Floating structure, such as drill ships and semisubmersibles, have long been used to drill and complete subsea wells. Most of these floating structures have a large-diameter cylindrical opening, known as a moonpool, which extends vertically through the hull of the structure. The moonpool provides access from a work platform on the upper end of the structure into the water below. Most drilling and completion operations are carried out through the moonpool.

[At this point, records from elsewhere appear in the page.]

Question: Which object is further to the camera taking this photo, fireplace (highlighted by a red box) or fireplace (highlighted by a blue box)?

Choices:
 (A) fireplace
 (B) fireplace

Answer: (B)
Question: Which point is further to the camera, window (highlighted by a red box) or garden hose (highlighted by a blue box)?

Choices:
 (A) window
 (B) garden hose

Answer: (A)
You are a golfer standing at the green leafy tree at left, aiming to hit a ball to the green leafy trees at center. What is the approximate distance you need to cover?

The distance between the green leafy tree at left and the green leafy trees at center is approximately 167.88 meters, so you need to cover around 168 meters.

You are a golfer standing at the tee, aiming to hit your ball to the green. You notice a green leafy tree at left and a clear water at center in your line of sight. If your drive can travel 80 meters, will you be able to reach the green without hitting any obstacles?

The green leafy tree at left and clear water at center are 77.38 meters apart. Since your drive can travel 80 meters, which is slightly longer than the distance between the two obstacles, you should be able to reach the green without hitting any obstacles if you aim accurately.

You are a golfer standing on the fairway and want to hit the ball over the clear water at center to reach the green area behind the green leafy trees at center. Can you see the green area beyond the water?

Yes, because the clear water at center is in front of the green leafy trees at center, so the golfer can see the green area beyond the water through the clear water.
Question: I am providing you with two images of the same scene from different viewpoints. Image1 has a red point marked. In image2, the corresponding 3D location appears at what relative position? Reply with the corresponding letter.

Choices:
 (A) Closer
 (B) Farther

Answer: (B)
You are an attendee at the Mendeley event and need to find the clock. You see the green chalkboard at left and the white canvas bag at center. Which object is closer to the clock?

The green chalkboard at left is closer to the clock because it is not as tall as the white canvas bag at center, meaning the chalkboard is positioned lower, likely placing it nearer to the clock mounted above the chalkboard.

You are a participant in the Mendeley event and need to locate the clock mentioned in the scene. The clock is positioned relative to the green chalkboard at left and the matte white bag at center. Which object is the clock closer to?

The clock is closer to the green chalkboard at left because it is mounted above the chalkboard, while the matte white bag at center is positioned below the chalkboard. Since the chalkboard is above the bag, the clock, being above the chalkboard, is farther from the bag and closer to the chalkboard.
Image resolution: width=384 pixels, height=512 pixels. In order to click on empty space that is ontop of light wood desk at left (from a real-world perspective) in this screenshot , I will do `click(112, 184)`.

The work platform on a floating structure must remain relatively stable during the drilling and completion of a subsea well. In extremely deep waters or in areas subject to high waves and strong winds, providing a stable floating platform can be a problem. One type of floating structure which is particularly adapted for use in such environments is the caisson vessel. A typical caisson vessel has an elongated, cylindrically-shaped hull, formed of concrete. The vessel has ballast tanks or compartments on its lower end and a work platform at its upper end. When in an operable position, the hull is moored vertically in the water with a substantial portion of the hull being submerged.
The submerged portion of the hull of the caisson vessel is relied on to provide stability for the work platform. Once submerged, the bottom of the vessel may be as much as 500 feet below the surface of the water. Thus the moonpool, extending from the work platform completely through the hull, may also be 500 feet long. Unfortunately, it is difficult to raise and lower drill strings and equipment through long moonpools without damaging the moonpool walls or the equipment being handled. In order to prevent damage to the drill strings and equipment or the walls of the moonpool, a system must be provided for centering and guiding the various drill strings as they pass through the moonpool.
One operation which is sometimes carried out through a moonpool is the lowering of a robot tool on a drill string to perform various operations on equipment located on the marine bottom. Since the robot tool is remotely-controlled, an umbilical line for furnishing power to the tool is run along the length of the drill string. The umbilical line is banded or otherwise secured at intervals to the drill string. In guiding such a drill string with its attached umbilical line through the moonpool, the guidance system used must be capable of engaging both the drill string and the umbilical line without damaging the umbilical line. At the same time, the guidance system must allow free vertical movement of the drill string and umbilical line so that they can easily be raised or lowered, as desired.
Providing a guidance system for the drill string and umbilical line is further complicated by the requirement that the robot tool must be capable of rotation once it has reached the depth of the subsea equipment. This is necessary in order to allow the work elements on the robot tool to be properly oriented with respect to the equipment to be worked on. For example, a robot tool with a valve actuator must be rotated by thrusters on the tool to properly position the actuator with respect to the valve to be operated before the actuator can be engaged. Since the robot tool is affixed to the drill string, the drill string with its attached umbilical must also be capable of rotating. Thus the guidance system must allow the drill string to rotate while the system is engaging the drill string.